_What this task involves_
When you restate the data, keep every word as it is and drop the images.

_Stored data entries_
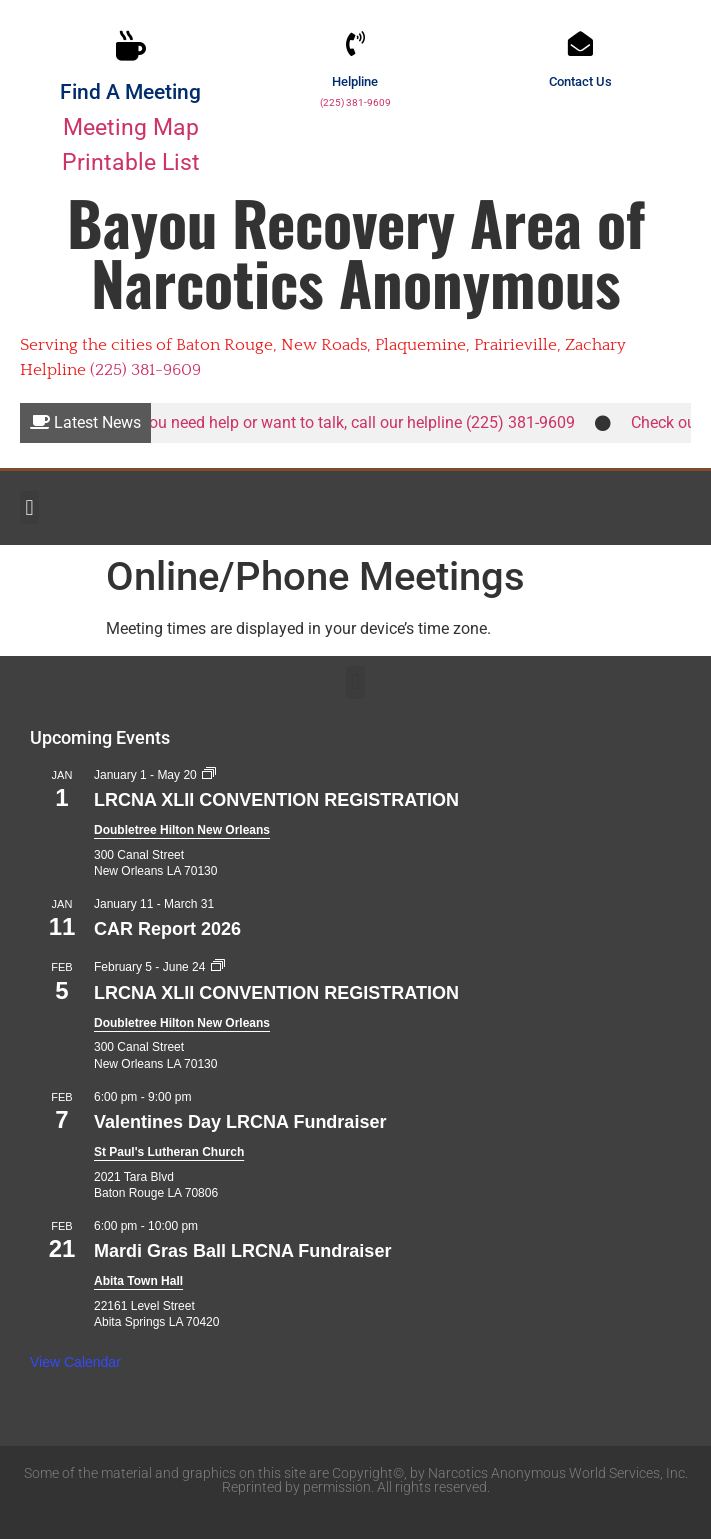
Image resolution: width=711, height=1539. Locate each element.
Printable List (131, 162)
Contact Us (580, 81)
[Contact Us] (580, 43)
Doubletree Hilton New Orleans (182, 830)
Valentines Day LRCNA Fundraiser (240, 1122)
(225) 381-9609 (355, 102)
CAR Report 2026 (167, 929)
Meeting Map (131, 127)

_Result_
Image resolution: width=711, height=1539. Locate each element.
Printable List (131, 162)
Contact Us (580, 81)
[Contact Us] (580, 43)
Doubletree Hilton New Orleans (182, 830)
Valentines Day LRCNA Fundraiser (240, 1122)
(225) 381-9609 (355, 102)
CAR Report 2026 (167, 929)
Meeting Map (131, 127)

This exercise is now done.